O ar no telhado de infância da Layla carregava o cheiro leve de jasmim e oliveiras distantes, misturando com a brisa fresca da noite varrendo o contorno antigo de Aleppo. Esse perfume me envolvia como um abraço do passado, acordando um desejo profundo e sem palavras enquanto o vento sussurrava pelas paredes de pedra rachadas, trazendo ecos fracos de risadas das ruas lá embaixo. Eu fiquei ali, Lucien Moreau, um estranho pra essas pedras mas atraído sem escapatória pelo convite dela, meu pulso acelerando a cada respiração dessa noite estrangeira, o peso da história pressionando meus ombros enquanto a expectativa se enrolava apertada no meu peito. Ela apareceu como uma visão de contos esquecidos, seu cabelo longo castanho escuro em camadas suaves emoldurando o rosto, pegando a luz prateada do eclipse que se aproximava, cada fio brilhando como se tecido da luz da lua em si. Seus olhos castanhos claros prendiam os meus com um calor que desmentia o fogo que eu sentia por baixo da pose elegante dela, um olhar que furava direto na minha alma, me fazendo sentir exposto, desejado, completamente cativado pela profundidade de emoção rodopiando naquelas profundezas amendoadas.
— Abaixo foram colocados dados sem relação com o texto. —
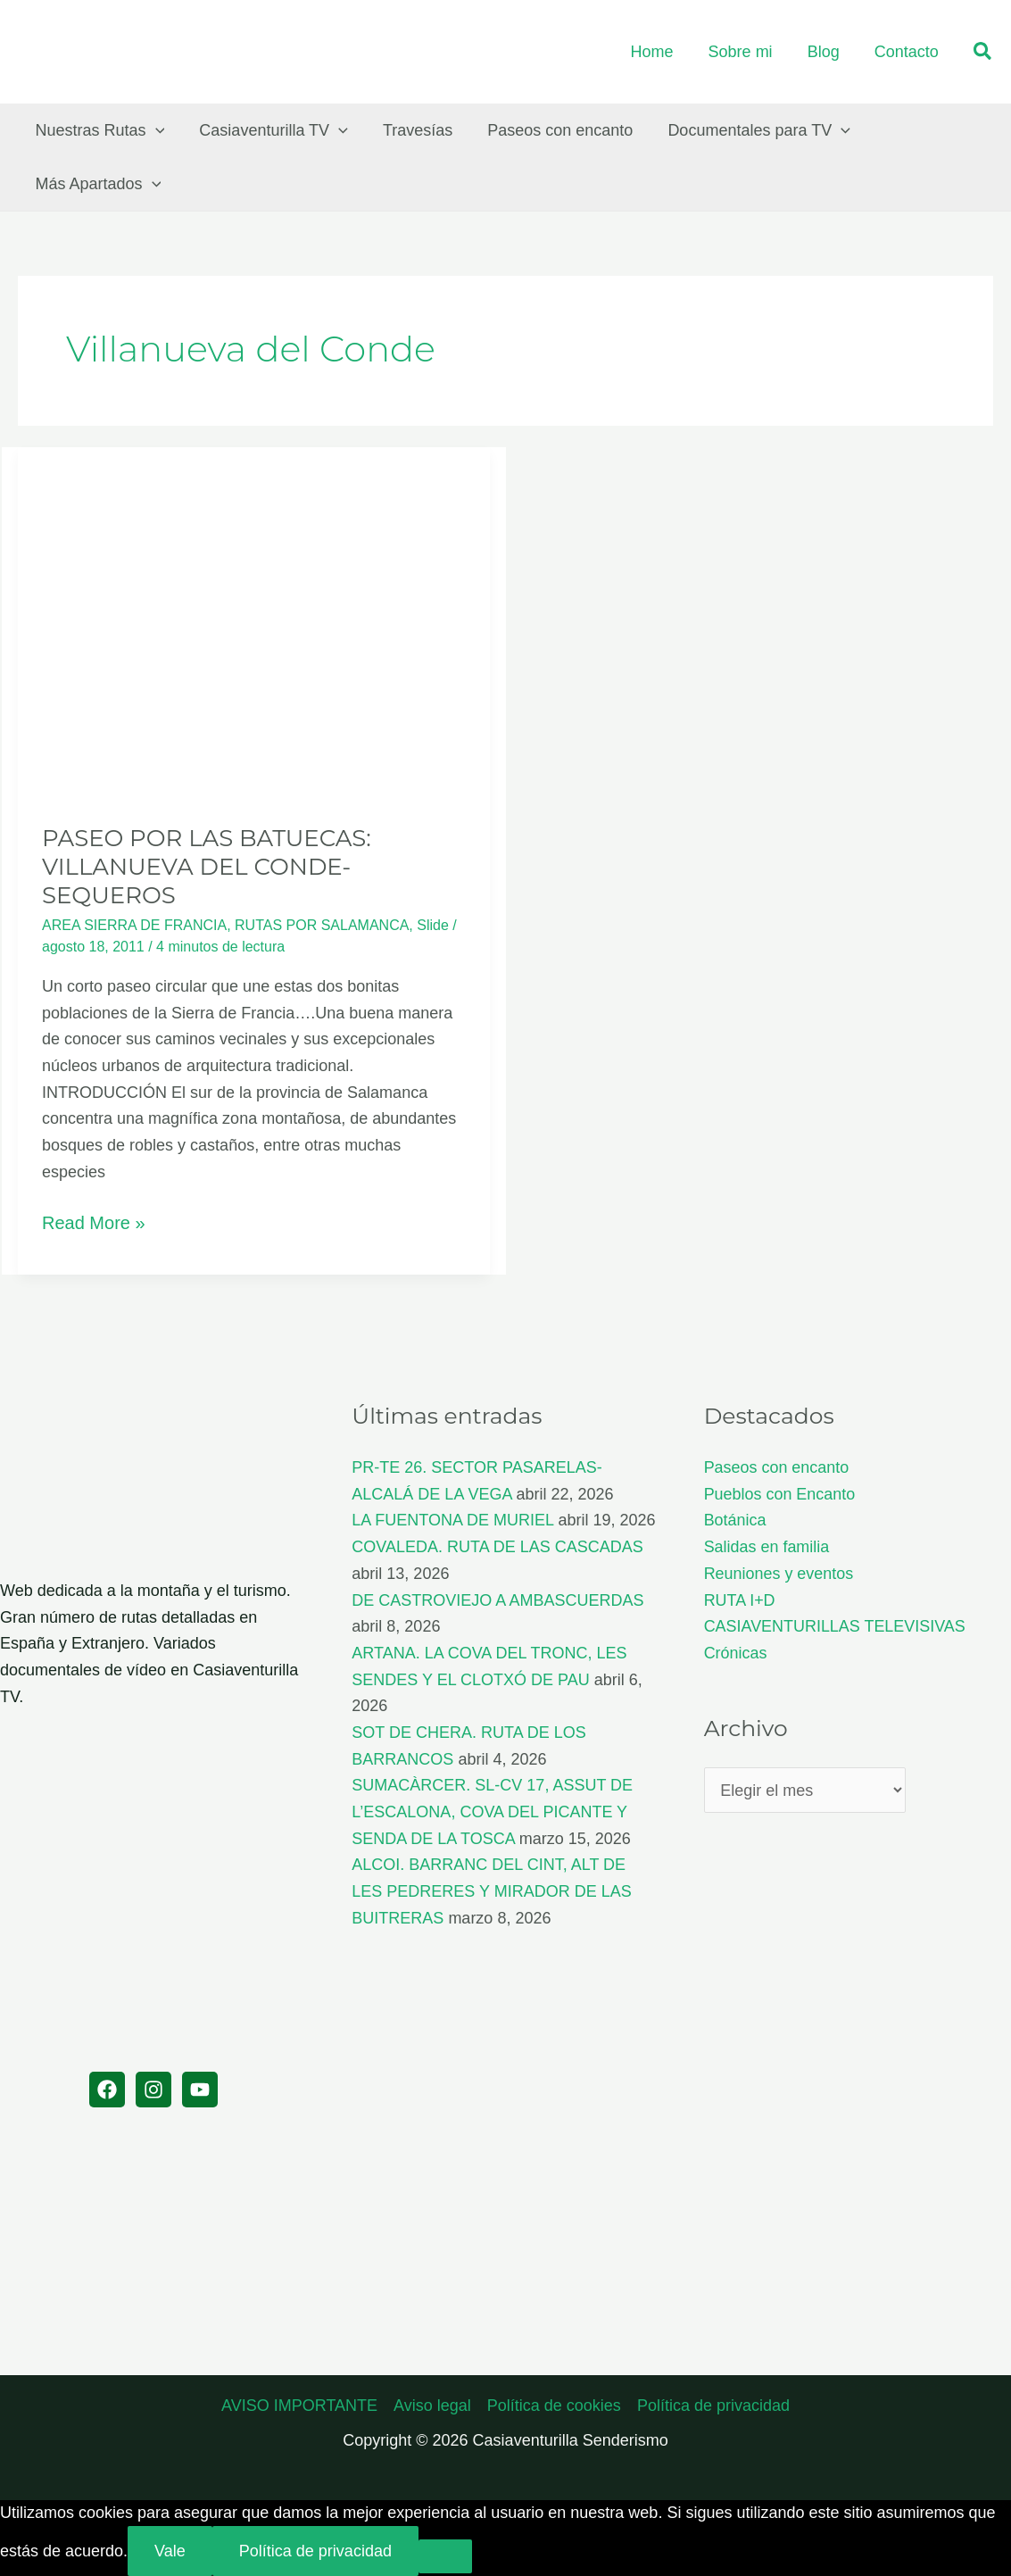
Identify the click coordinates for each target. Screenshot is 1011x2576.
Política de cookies (554, 2405)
Aos vinte e quatro anos, seu corpo magro de 1,68m se movia com a graça de quem conhecia cada sussurro desse lugar, seus passos leves e decididos, como se o telhado em si se erguesse pra encontrá-la, as telhas antigas parecendo zumbar de leve sob os pés descalços dela. Ela usava um vestido branco fluido que colava na pele oliva dela, o tecido sussurrando contra os peitos médios e a cintura fina enquanto ela se aproximava, o material transparente dando pitadas das curvas por baixo a cada balanço, o cheiro da pele dela — sândalo quente e especiaria sutil — misturando com o jasmim pra sobrecarregar meus sentidos....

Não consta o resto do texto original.